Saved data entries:
------------------------------------

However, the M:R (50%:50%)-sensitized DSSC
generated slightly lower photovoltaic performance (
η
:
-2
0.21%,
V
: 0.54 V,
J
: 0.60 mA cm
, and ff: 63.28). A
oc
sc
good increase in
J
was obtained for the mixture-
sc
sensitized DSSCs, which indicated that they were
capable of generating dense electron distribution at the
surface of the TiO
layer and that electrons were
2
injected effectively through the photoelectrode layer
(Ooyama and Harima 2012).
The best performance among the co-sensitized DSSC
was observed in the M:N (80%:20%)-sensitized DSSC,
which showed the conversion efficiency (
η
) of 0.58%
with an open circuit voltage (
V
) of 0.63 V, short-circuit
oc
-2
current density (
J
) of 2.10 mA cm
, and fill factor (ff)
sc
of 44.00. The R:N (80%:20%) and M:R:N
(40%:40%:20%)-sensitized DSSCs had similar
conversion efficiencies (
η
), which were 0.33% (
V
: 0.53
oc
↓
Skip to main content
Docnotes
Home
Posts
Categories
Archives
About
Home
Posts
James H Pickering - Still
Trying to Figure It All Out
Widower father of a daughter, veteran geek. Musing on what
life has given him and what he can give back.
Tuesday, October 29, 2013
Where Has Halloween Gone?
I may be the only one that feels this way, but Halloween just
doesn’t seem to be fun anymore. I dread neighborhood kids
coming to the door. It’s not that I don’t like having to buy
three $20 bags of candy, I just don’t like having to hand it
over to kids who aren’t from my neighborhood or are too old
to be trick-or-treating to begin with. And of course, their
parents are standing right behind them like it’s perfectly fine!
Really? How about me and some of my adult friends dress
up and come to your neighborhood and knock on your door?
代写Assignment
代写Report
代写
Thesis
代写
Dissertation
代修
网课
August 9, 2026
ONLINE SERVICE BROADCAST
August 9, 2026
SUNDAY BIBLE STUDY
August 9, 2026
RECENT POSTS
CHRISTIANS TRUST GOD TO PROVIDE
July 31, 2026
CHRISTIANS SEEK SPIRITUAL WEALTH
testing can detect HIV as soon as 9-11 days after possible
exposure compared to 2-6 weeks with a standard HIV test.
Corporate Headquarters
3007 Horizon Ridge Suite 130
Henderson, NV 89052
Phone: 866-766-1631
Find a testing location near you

------------------------------------

◆ BRIEF ◆
The line above containing "of 44.00. The R:N (80%:20%) and M:R:N", the line containing "testing can detect", and every line between them are to be transcribed exactly; no other line is wanted.

◆ YOUR RESPONSE ◆
of 44.00. The R:N (80%:20%) and M:R:N
(40%:40%:20%)-sensitized DSSCs had similar
conversion efficiencies (
η
), which were 0.33% (
V
: 0.53
oc
↓
Skip to main content
Docnotes
Home
Posts
Categories
Archives
About
Home
Posts
James H Pickering - Still
Trying to Figure It All Out
Widower father of a daughter, veteran geek. Musing on what
life has given him and what he can give back.
Tuesday, October 29, 2013
Where Has Halloween Gone?
I may be the only one that feels this way, but Halloween just
doesn’t seem to be fun anymore. I dread neighborhood kids
coming to the door. It’s not that I don’t like having to buy
three $20 bags of candy, I just don’t like having to hand it
over to kids who aren’t from my neighborhood or are too old
to be trick-or-treating to begin with. And of course, their
parents are standing right behind them like it’s perfectly fine!
Really? How about me and some of my adult friends dress
up and come to your neighborhood and knock on your door?
代写Assignment
代写Report
代写
Thesis
代写
Dissertation
代修
网课
August 9, 2026
ONLINE SERVICE BROADCAST
August 9, 2026
SUNDAY BIBLE STUDY
August 9, 2026
RECENT POSTS
CHRISTIANS TRUST GOD TO PROVIDE
July 31, 2026
CHRISTIANS SEEK SPIRITUAL WEALTH
testing can detect HIV as soon as 9-11 days after possible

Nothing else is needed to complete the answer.